The other part of what I want to say is that children four, five and six years old — let alone older children — are a lot more independent than we give them credit for. They are quite capable of thinking for themselves and understanding what is going on. In every sense, they have minds of their own. To me it is amazing how often adults do not consider children to be real people. The weirdest things happen. Adults often act in the presence of children as if they were not there, like non-entities. Things are often said and done in front of them as if they were part of the furniture. For example, there are many classic stories of doctors discussing cases in front of children who are patients as if the children were not lying there in full view, something the same doctors would not dream of doing in front of adults.

Another category that is often used to distinguish children from adults is play. People say, “children prefer to play a lot, and are not serious about life.” Whereas adults supposedly do serious things. Indeed, adults are careful to label their play, so that when they decide to play, they can announce the fact, in order to separate the occasion from the rest of the time when they are being very serious. I think that there’s a lot to be said on this subject. Perhaps the best place to begin is with the observation that, in less inhibited surroundings (i.e., non-starched-shirt surroundings), frolic and play is something that people engage in at all ages. For example, anthropologists frequently comment on the play they observe in so-called “primitive” tribes among adults. Of course, this is always called “child-like play” — another instance of our language clearly reflecting our preconceived notions — but the fact remains that mature people like to play. And the main reason for this is that play is a creative, natural kind of activity for an associative, curious, probing mind.

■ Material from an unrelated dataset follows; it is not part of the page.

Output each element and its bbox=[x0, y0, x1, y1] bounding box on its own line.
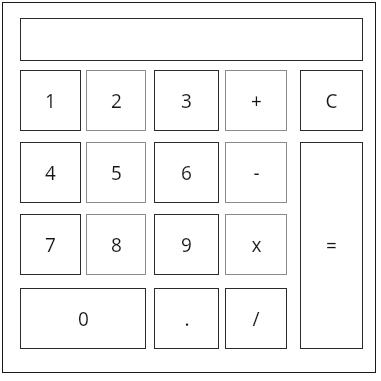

Sad to say, our society reveals itself in this area too. We are so hung up on programming adults into well-defined, set activities and fixed routines that we tend to squelch play in grown-ups. It’s not because of their age, but because of the roles they have to assume in Western industrial culture. Often, you hear a person say about someone else he has known professionally for years, and he has happened to be with on a vacation: “I didn’t realize that this person was so much fun, that he had such a light side to him.” We are always amazed to observe in others what is really a natural characteristic of people of all ages, but is repressed in the daily lives of most people in our society.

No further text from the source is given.